» **Task instructions**:
Every record below should be copied exactly, with the pictures left out.

» **Stored items from a collection**:
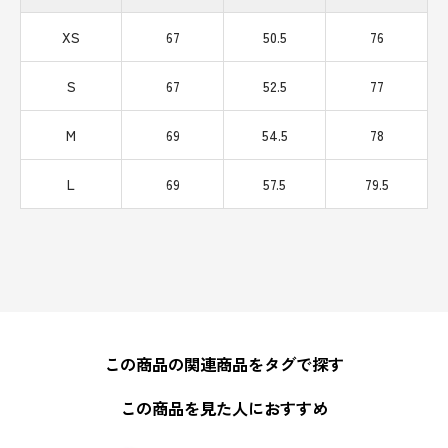
XS
67
50.5
76
S
67
52.5
77
M
69
54.5
78
L
69
57.5
79.5
この商品の関連商品をタグで探す
この商品を見た人におすすめ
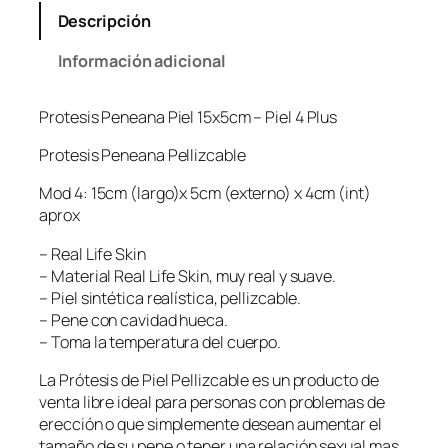
Descripción
Información adicional
Protesis Peneana Piel 15x5cm – Piel 4 Plus
Protesis Peneana Pellizcable
Mod 4: 15cm (largo)x 5cm (externo) x 4cm (int)
aprox
– Real Life Skin
– Material Real Life Skin, muy real y suave.
– Piel sintética realística, pellizcable.
– Pene con cavidad hueca.
– Toma la temperatura del cuerpo.
La Prótesis de Piel Pellizcable es un producto de
venta libre ideal para personas con problemas de
erección o que simplemente desean aumentar el
tamaño de su pene o tener una relación sexual mas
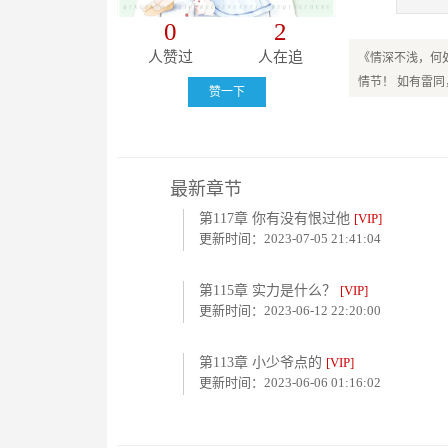
0
2
人赞过
人在追
《情深不浅，何
情节！ 如有雷
赞一下
最新章节
第117章 你有没有恨过他
[VIP]
更新时间：2023-07-05 21:41:04
第115章 实力是什么？
[VIP]
更新时间：2023-06-12 22:20:00
第113章 小少爷点的
[VIP]
更新时间：2023-06-06 01:16:02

» **Problem solution**:
XS
67
50.5
76
S
67
52.5
77
M
69
54.5
78
L
69
57.5
79.5
この商品の関連商品をタグで探す
この商品を見た人におすすめ
Descripción
Información adicional
Protesis Peneana Piel 15x5cm – Piel 4 Plus
Protesis Peneana Pellizcable
Mod 4: 15cm (largo)x 5cm (externo) x 4cm (int)
aprox
– Real Life Skin
– Material Real Life Skin, muy real y suave.
– Piel sintética realística, pellizcable.
– Pene con cavidad hueca.
– Toma la temperatura del cuerpo.
La Prótesis de Piel Pellizcable es un producto de
venta libre ideal para personas con problemas de
erección o que simplemente desean aumentar el
tamaño de su pene o tener una relación sexual mas
0
2
人赞过
人在追
《情深不浅，何
情节！ 如有雷
赞一下
最新章节
第117章 你有没有恨过他
[VIP]
更新时间：2023-07-05 21:41:04
第115章 实力是什么？
[VIP]
更新时间：2023-06-12 22:20:00
第113章 小少爷点的
[VIP]
更新时间：2023-06-06 01:16:02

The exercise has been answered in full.